WORK REQUIRED: Count up the lines below containing the word "Logan", and give the result with no other words.

Saved data entries
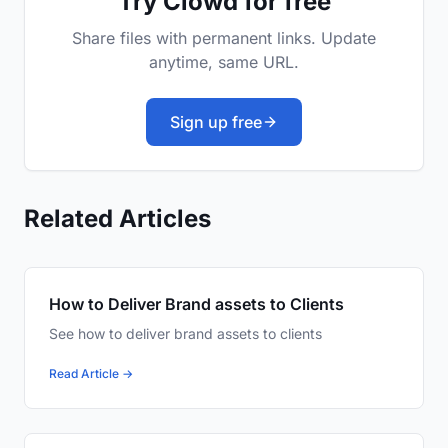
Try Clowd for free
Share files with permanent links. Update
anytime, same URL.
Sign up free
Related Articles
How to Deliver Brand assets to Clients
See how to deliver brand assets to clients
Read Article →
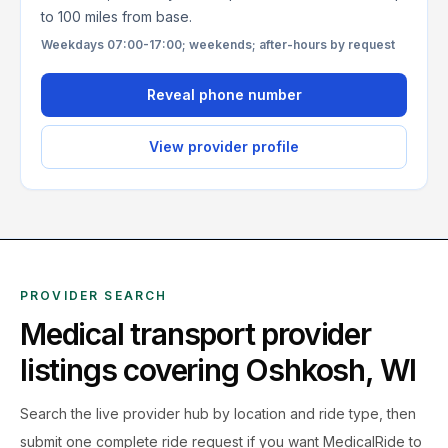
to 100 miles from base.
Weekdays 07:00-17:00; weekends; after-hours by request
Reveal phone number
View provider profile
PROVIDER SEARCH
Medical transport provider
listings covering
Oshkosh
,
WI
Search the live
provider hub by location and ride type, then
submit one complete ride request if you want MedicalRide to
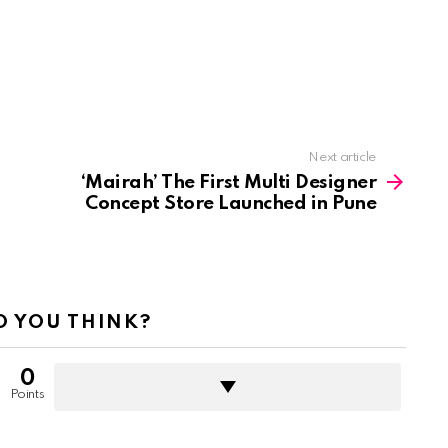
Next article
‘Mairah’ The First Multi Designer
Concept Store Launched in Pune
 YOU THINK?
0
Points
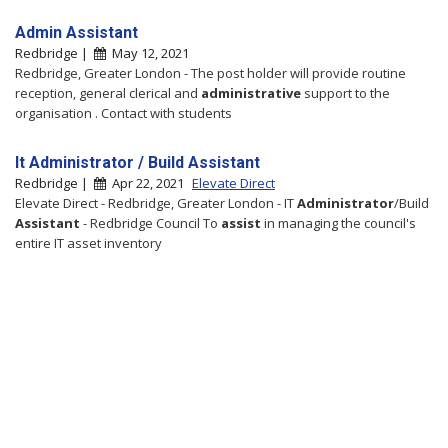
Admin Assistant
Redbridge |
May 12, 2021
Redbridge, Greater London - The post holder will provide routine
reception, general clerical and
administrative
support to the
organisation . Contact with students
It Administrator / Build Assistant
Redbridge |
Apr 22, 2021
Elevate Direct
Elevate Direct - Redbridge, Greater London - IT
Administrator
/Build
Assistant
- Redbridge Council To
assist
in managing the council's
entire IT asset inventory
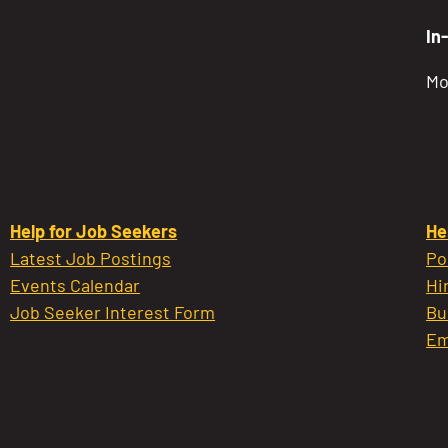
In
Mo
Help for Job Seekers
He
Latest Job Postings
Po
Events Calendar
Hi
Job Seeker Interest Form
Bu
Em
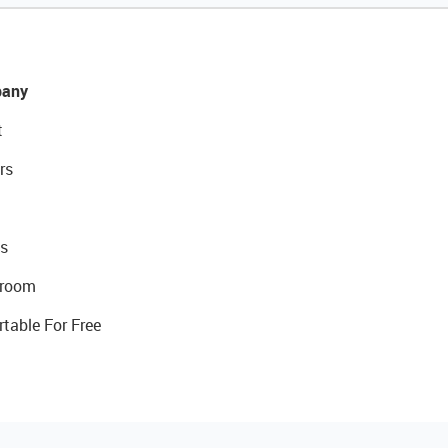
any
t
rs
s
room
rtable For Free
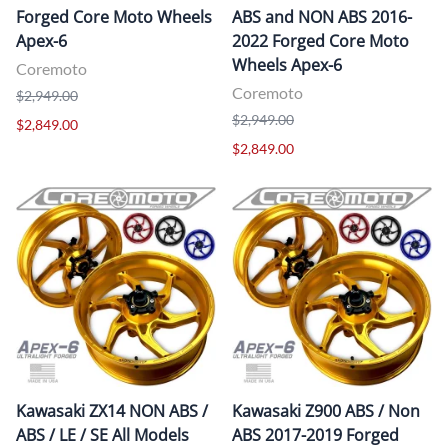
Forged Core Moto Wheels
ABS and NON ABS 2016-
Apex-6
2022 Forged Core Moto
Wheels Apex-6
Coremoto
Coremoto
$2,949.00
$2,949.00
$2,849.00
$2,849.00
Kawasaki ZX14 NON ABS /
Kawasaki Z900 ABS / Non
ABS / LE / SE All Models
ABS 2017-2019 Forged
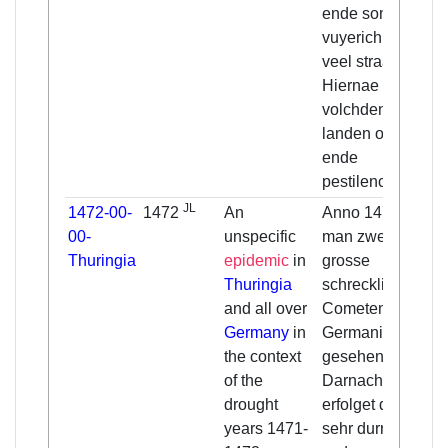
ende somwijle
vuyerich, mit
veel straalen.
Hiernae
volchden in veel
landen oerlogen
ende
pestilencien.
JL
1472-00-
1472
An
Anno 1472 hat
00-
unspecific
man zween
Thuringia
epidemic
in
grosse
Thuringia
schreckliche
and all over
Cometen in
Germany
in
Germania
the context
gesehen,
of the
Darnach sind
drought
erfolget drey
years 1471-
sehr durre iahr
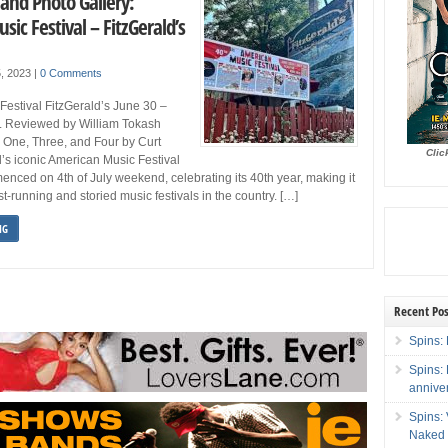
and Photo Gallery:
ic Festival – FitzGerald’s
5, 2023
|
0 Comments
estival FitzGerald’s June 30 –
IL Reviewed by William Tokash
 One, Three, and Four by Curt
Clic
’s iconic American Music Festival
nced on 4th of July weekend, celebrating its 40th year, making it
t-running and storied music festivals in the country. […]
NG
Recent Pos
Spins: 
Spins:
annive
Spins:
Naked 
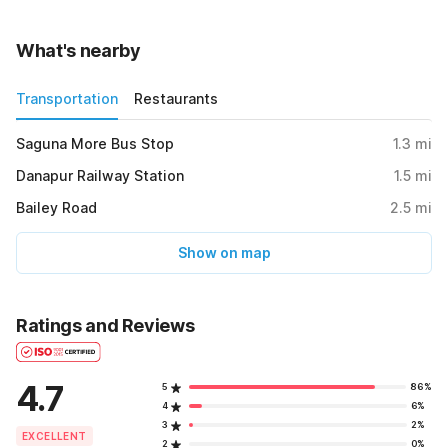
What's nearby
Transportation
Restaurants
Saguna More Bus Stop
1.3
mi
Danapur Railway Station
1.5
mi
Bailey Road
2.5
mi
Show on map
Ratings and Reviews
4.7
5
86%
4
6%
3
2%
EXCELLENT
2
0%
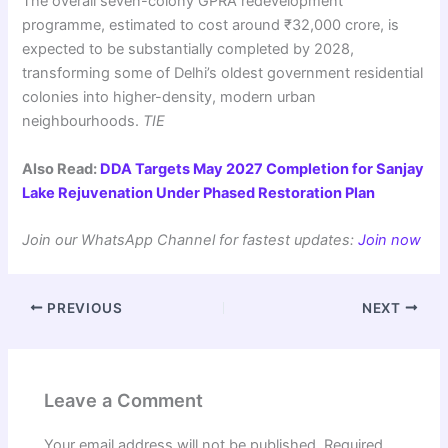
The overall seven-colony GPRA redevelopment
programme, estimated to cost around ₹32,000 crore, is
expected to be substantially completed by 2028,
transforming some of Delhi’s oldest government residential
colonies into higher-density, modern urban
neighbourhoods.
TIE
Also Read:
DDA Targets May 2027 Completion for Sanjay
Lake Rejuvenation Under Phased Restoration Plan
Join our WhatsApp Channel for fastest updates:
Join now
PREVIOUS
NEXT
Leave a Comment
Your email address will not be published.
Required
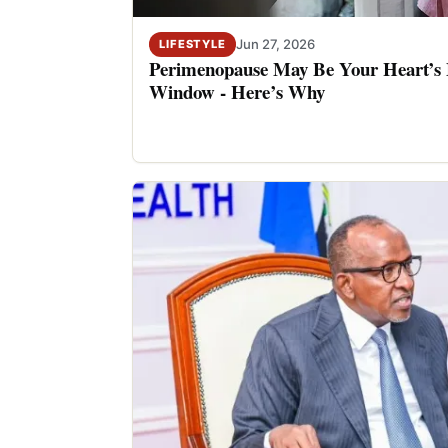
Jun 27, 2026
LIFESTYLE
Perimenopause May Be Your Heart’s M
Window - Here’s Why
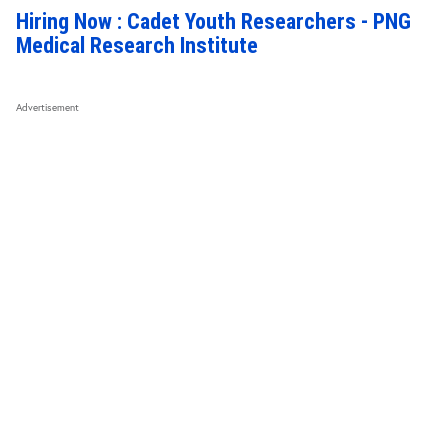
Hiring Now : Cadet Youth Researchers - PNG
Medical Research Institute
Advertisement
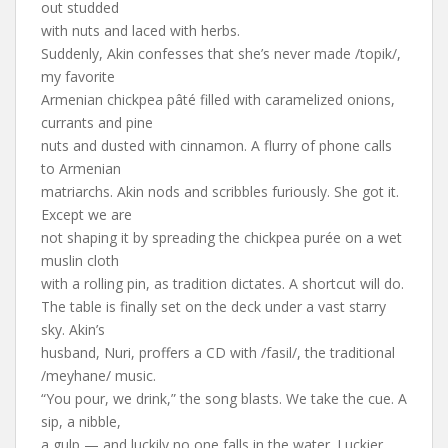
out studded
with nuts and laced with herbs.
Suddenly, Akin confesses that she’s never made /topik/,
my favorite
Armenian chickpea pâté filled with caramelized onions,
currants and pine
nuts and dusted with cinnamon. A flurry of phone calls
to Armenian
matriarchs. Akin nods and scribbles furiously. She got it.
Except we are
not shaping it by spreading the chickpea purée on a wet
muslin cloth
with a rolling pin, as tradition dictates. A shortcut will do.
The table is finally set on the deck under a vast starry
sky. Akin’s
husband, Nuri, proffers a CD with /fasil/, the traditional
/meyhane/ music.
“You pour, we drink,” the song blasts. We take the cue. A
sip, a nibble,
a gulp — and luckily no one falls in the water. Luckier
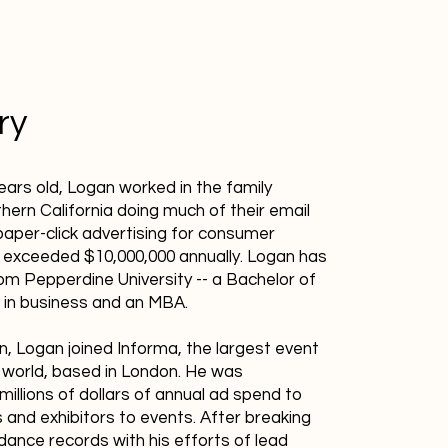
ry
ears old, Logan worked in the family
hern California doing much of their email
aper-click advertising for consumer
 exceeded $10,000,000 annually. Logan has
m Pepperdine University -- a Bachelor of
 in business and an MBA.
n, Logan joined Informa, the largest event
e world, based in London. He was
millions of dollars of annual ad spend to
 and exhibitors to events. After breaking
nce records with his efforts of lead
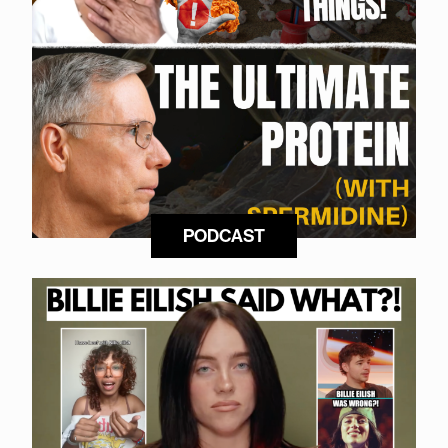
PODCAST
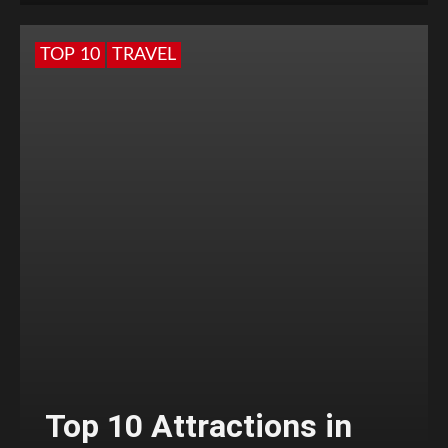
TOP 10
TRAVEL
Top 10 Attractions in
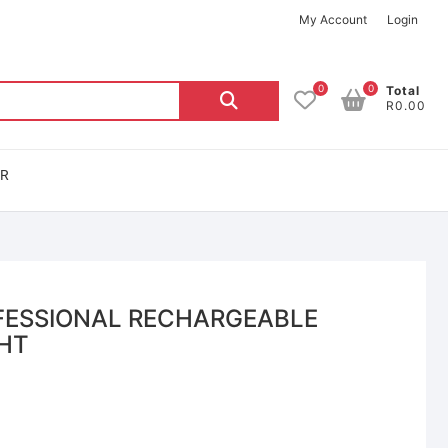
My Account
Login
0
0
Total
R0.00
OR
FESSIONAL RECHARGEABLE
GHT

YOUR RESPONSE: 3